Now this. Newsbreak — dateline Detroit: The Presbyterian Church (U.S.A.) on Friday became America’s first large prominent religious group to vote to divest church stock in three major U.S. companies that make products Israel utilizes in the occupied Palestinian territories.
The Presbyterian Church has itself been under a siege of sorts, losing 37 percent of its membership in the past 21 years, as its membership dropped to a reported 1.76 million people. The church’s General Assembly approved the divestiture resolution by the slim margin of 310 to 303 votes.
The resolution calls on the Presbyterian Church to sell its $21 million in stock in three companies — Caterpillar, Hewlett-Packard and Motorola Solutions — that supply equipment critics say is used by Israel in the West Bank. Caterpillar said in a statement it doesn’t sell equipment to Israel, but to the U.S. government. HP said its West Bank checkpoints were developed to create “a secure environment, enabling (the Palestinian) people to get to their place of work or to carry out their business in a faster and safer way.” Motorola Solutions says it follows the laws and its corporate human rights policies.

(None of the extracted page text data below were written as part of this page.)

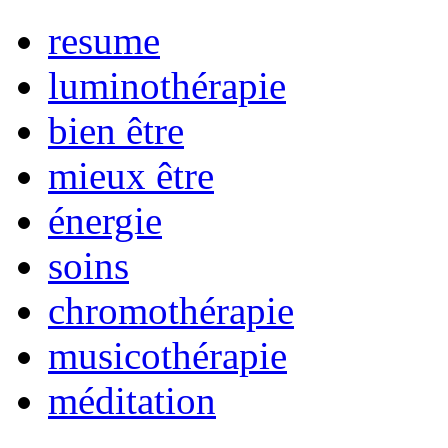
resume
luminothérapie
bien être
mieux être
énergie
soins
chromothérapie
musicothérapie
méditation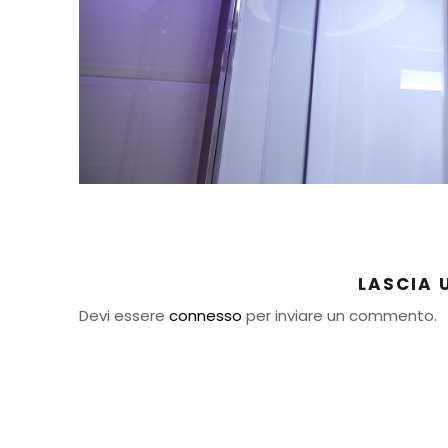
LASCIA
Devi essere
connesso
per inviare un commento.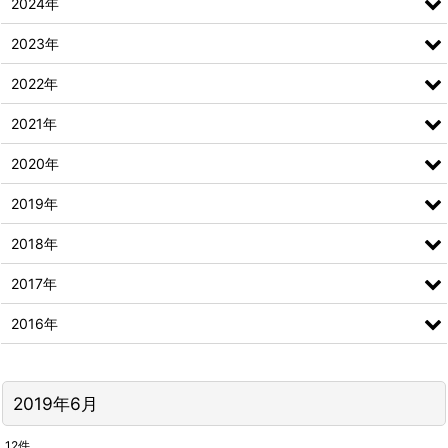
2024年
2023年
2022年
2021年
2020年
2019年
2018年
2017年
2016年
2019年6月
12
件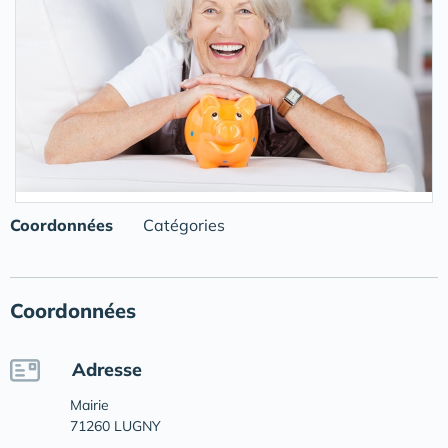
Coordonnées
Catégories
Coordonnées
Adresse
Mairie
71260 LUGNY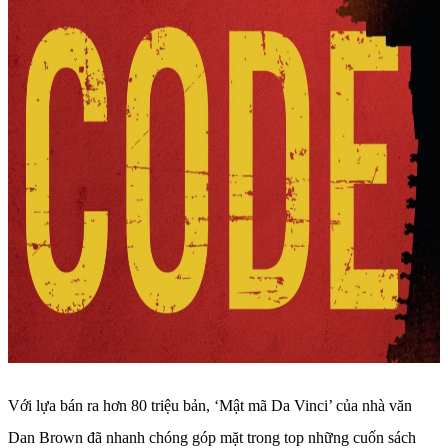
Với lựa bán ra hơn 80 triệu bản, ‘Mật mã Da Vinci’ của nhà văn
Dan Brown đã nhanh chóng góp mặt trong top những cuốn sách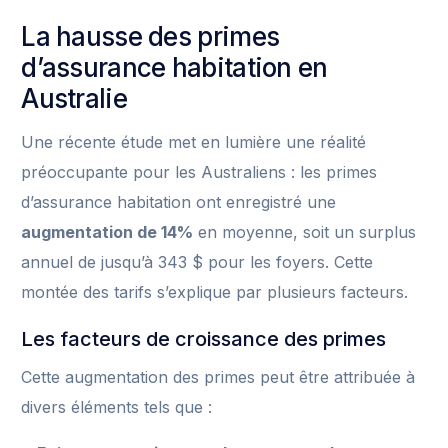
La hausse des primes
d’assurance habitation en
Australie
Une récente étude met en lumière une réalité
préoccupante pour les Australiens : les primes
d’assurance habitation ont enregistré une
augmentation de 14%
en moyenne, soit un surplus
annuel de jusqu’à 343 $ pour les foyers. Cette
montée des tarifs s’explique par plusieurs facteurs.
Les facteurs de croissance des primes
Cette augmentation des primes peut être attribuée à
divers éléments tels que :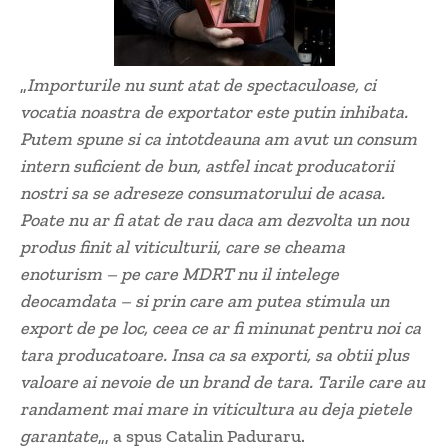
„
Importurile nu sunt atat de spectaculoase, ci
vocatia noastra de exportator este putin inhibata.
Putem spune si ca intotdeauna am avut un consum
intern suficient de bun, astfel incat producatorii
nostri sa se adreseze consumatorului de acasa.
Poate nu ar fi atat de rau daca am dezvolta un nou
produs finit al viticulturii, care se cheama
enoturism – pe care MDRT nu il intelege
deocamdata – si prin care am putea stimula un
export de pe loc, ceea ce ar fi minunat pentru noi ca
tara producatoare. Insa ca sa exporti, sa obtii plus
valoare ai nevoie de un brand de tara. Tarile care au
randament mai mare in viticultura au deja pietele
garantate
„, a spus Catalin Paduraru.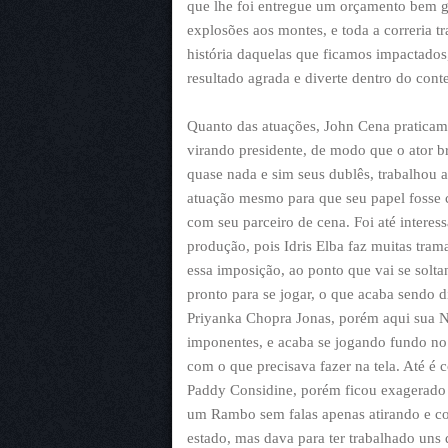
que lhe foi entregue um orçamento bem g
explosões aos montes, e toda a correria t
história daquelas que ficamos impactado
resultado agrada e diverte dentro do cont
Quanto das atuações, John Cena praticam
virando presidente, de modo que o ator b
quase nada e sim seus dublês, trabalhou 
atuação mesmo para que seu papel fosse 
com seu parceiro de cena. Foi até intere
produção, pois Idris Elba faz muitas tra
essa imposição, ao ponto que vai se solta
pronto para se jogar, o que acaba sendo d
Priyanka Chopra Jonas, porém aqui sua No
imponentes, e acaba se jogando fundo no
com o que precisava fazer na tela. Até é
Paddy Considine, porém ficou exagerado 
um Rambo sem falas apenas atirando e co
estado, mas dava para ter trabalhado uns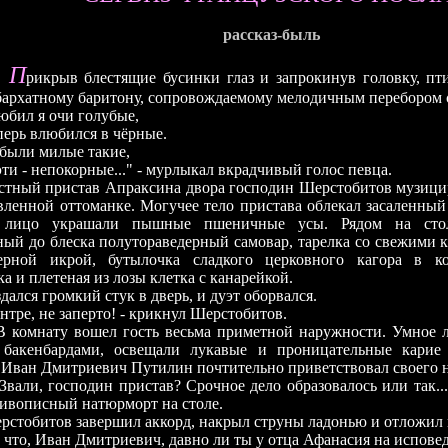
рассказ-быль
П
рикрыв блестящие бусинки глаз и запрокинув головку, пт
бархатному баритону, сопровождаемому мелодичным перебором 
бил я очи голубые,
влюбился в чёрные.
и милые такие,
непокорные..." - мурлыкал вкрадчивый голос певца.
 пристав Апраксина двора господин Шерстобитов музициро
вленной оттоманке. Могучее тело пристава облекал засаленный
 лицо украшали пышные пшеничные усы. Рядом на сто
ый до блеска полутораведерный самовар, тарелка со свежими к
черной икрой, бутылочка сладкого церковного кагора в к
а и плетеная из лозы клетка с канарейкой.
 громкий стук в дверь, и дуэт оборвался.
, не заперто! - крикнул Шерстобитов.
ту вошел гость весьма приметной наружности. Умное ли
 бакенбардами, освещали лукавые и проницательные карие
 Иван Дмитриевич Путилин почтительно приветствовал своего н
 господин пристав? Срочное дело образовалось или так... 
ивописный натюрморт на столе.
тов завершил аккорд, накрыл струны ладонью и отложил в 
 Иван Дмитриевич, давно ли ты у отца Афанасия на испове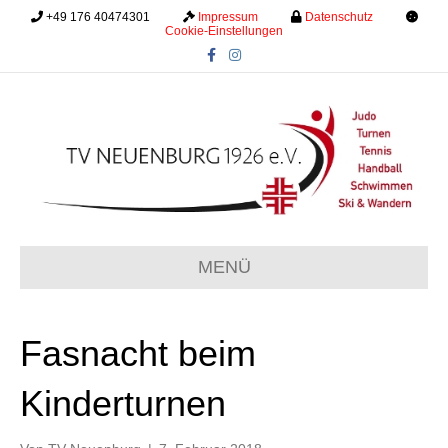
+49 176 40474301
.........
Impressum
.........
Datenschutz
.........
Cookie-Einstellungen
F
I
a
n
c
s
e
t
b
a
o
g
o
r
k
a
m
MENÜ
Fasnacht beim
Kinderturnen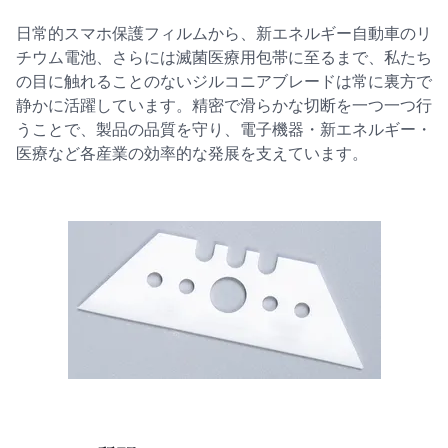
日常的スマホ保護フィルムから、新エネルギー自動車のリ
チウム電池、さらには滅菌医療用包帯に至るまで、私たち
の目に触れることのないジルコニアブレードは常に裏方で
静かに活躍しています。精密で滑らかな切断を一つ一つ行
うことで、製品の品質を守り、電子機器・新エネルギー・
医療など各産業の効率的な発展を支えています。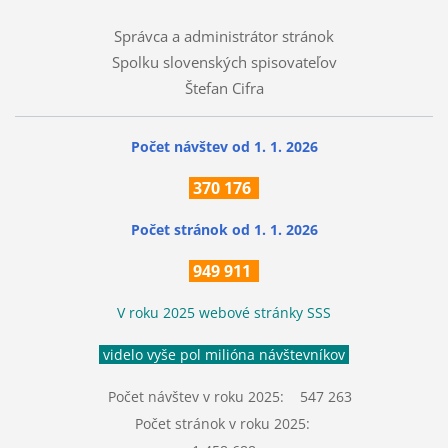
Správca a administrátor stránok
Spolku slovenských spisovateľov
Štefan Cifra
Počet návštev od 1. 1. 2026
370
176
Počet stránok
od 1. 1. 2026
949 911
V roku 2025 webové stránky SSS
videlo vyše pol milióna návštevníkov
Počet návštev v roku 2025: 547 263
Počet stránok v roku 2025:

(The United Methodist Church, the largest Protestant denomination in the United States, has decided against a churchwide divestiture. Two small church groups, the U.S. Quakers’ Friends Fiduciary Corp. and the Mennonite Central Committee have voted to divest in companies doing business with Israel.)
While Israelis have long been bombarded and besieged by Palestinian missiles and militants, I have always believed Israel did a disservice to its own prospects for peace by building new settlements in the Palestinian territories after the historic accomplishments that began with President Jimmy Carter’s Camp David summit with Egypt’s Anwar Sadat and Israel’s Menachem Begin.
Unfortunately, there is no shortage of short-sightedness on all of these Middle East conflagrations. But interestingly, the most compelling perspective on the Presbyterians’ recent misguided decision came from a hardly unbiased source: Israeli Prime Minister Benjamin Netanyahu. The Israeli hardliner waxed rather eloquently when asked about it on NBC News’ “Meet the Press.”
“It should trouble all people of conscience and morality because it’s so disgraceful,” Netanyahu said.
“You know, you look at what’s happening in the Middle East, and I think most Americans understand this: They see this enormous area riveted by religious hatred, by savagery of unimaginable proportions.
“Then you come to Israel and you see the one democracy that upholds basic human rights, that guards the rights of all minorities, that protects Christians. Christians are persecuted throughout the Middle East. So most Americans understand that Israel is a beacon of civilization and moderation.
“You know, I would suggest to those Presbyterian organizations to fly to the Middle East, come see Israel for the embattled democracy that it is, and then take a bus tour. Go to Libya, go to Syria, go to Iraq, and see the difference. And I would give them two pieces of advice: One is make sure it’s an armor-plated bus. And, second, don’t say that you’re Christians.”